Kooma showed me a Bible which had been given him by Father Damien. It was well thumb-marked, torn, and pencilled by the priest at those pages where he had made my friend memorise different passages. On the front leaf was Damien’s signature. On my handing the sacred gift back to the Hawaiian he carefully placed it at the bottom of his chest; and I knew that it would be no use my attempting to get it from him, however much I might want the book. Many interesting things did I learn from my stay at this native’s house, for night after night I would get him in a reminiscent mood. It appeared that as time wore on the young priest, who was a handsome, healthy-looking man, became somewhat subdued and saddened, and aged considerably in the space of three or four years. At times he was morose and unapproachable, though afterwards he would gaze with kindly eyes on those whom he might have spoken to in anger.

“Did he ever go away?” I asked Kooma, and he answered: “Sometimes he would go for one or two days, and often at night-time go off wandering alone in the forestlands about his house; and night after night at sunset he would sit with his chin on his hands and gaze toward the seaward sunset, with eyes that saw far away.” And then Kooma added: “And I would say, ‘Master, shall I get thee more firewood?’ and he would not answer, but would steadily gaze on, and I could see the tears in his eyes, and I knew that he sorrowed over that which I knew not of.” So earnest was Kooma’s manner that, as he told me these things, I saw the past, the lonely hut home and the exiled priest gazing into the sunset, sick at heart as he dreamed of his childhood’s home across the world.
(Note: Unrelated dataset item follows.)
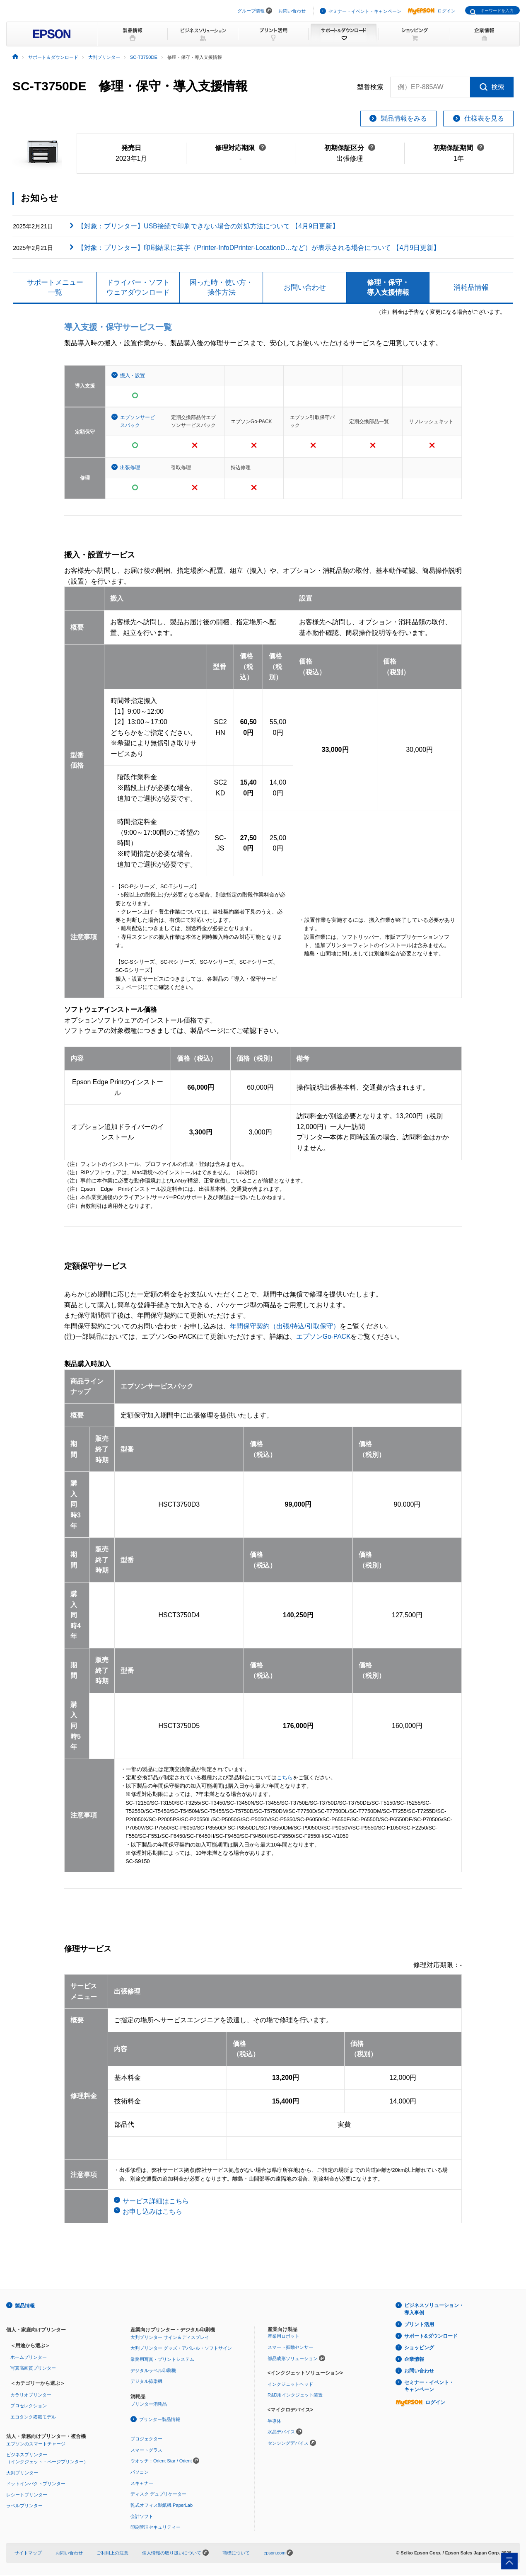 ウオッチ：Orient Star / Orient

I wondered somewhat, and thought over the stories Raeltoa of Samoa had told me, which I have written about in my earlier book of reminiscences. For Raeltoa the Samoan had also known Father Damien, as, of course, hundreds of natives did, and had told me, unasked, of his kindness and heart-felt sorrow for those who hid from the leper captors as they searched for the stricken people.

For leprosy had wiped out thousands of the natives of the Sandwich Islands and elsewhere. When once the victims revealed the purplish-yellow patch on their bodies they were doomed, for no cure was, or is, known for the scourge of leprosy.
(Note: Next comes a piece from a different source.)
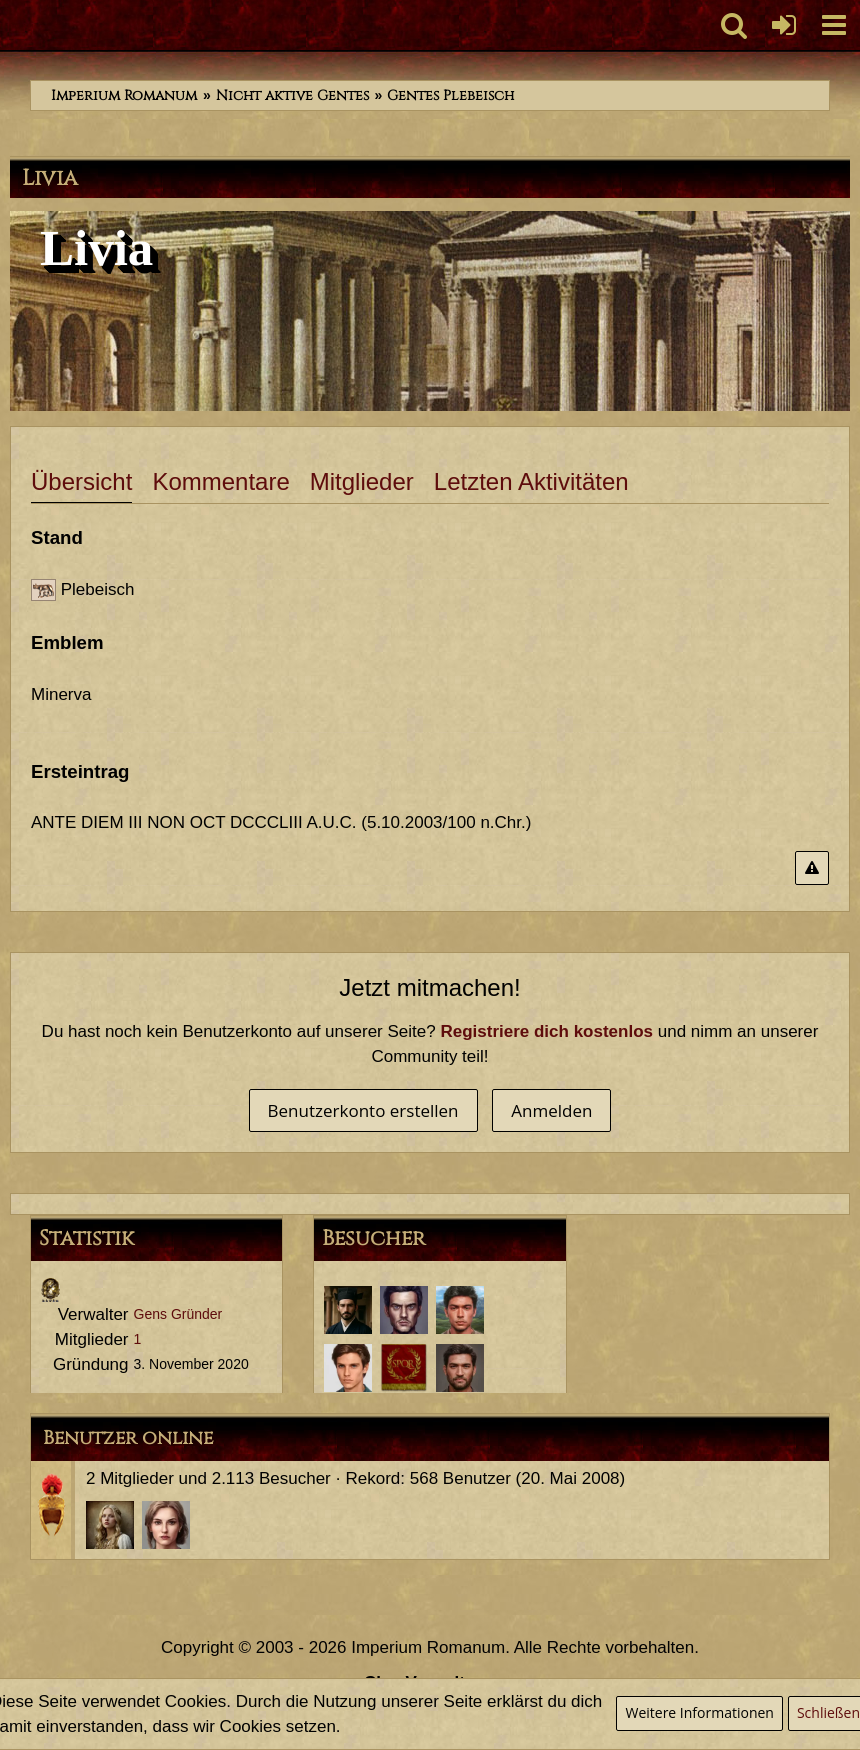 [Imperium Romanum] (10, 25)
In Kooma’s house dwelt a chief who lived in Oahu. He had elephantiasis, which had swelled his legs to three times their normal size. He used to sit under the pandanus-trees reading his Bible as I talked with Kooma, and I was extremely pleased to hear, on inquiring, that his complaint was not contagious; for when he squatted with his knees up in front of him, so swollen were his limbs that his body and head were hidden from view.

But to go back to Kooma’s reminiscences. “What happened before Father Damien went away to the Leper Isle of Molokai?” I asked, and Kooma answered: “He became most sad, and then wished many of my people who had the leper patch good-bye, and promised to go one day and see them, and made them happier with smiles and promises; and often he would go a long way off to comfort those whose relatives had been taken to the dreaded lazaretto.”
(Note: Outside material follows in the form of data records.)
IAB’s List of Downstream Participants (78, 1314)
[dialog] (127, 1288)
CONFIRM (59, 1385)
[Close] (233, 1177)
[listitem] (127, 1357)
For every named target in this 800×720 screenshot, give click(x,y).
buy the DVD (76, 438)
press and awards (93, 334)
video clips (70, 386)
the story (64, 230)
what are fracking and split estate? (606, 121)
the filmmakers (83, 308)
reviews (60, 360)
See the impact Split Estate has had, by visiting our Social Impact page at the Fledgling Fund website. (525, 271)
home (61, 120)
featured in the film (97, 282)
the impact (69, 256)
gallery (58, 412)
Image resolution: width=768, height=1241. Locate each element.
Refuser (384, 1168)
“Did you see Father Damien after he had gone to the lazaretto?” I asked. “Yes,” he replied; “and he looked most sad and very, very much older: and I asked him of my sister, whom he had seen at Molokai, for she was stricken with the plague, and he said, ‘Kooma, your sister is happy; the spirit is well, though the flesh, which is nothing, is ill.’”

Then Kooma told me much of the doings of the Flemish priest: how he had toiled incessantly for the welfare of his native children, ministering to their souls; and how his influence had soothed their hearts, hearts that still half nursed the old traditions; for the Hawaiians were originally a wild race, and still their songs told of heathen mythology, of mighty warriors, of love and ravishment, and of cannibalistic times, so Damien’s task of reforming them was no easy one.

For many years the dreadful scourge had crept, with its fatal grip, over the whole of the Sandwich Group, and as time went on it became so prevalent that the Hawaiian Government decided that the best step to take to stay the horror of fetid rot which was annihilating the race was to isolate all those afflicted with the disease and send them to Molokai.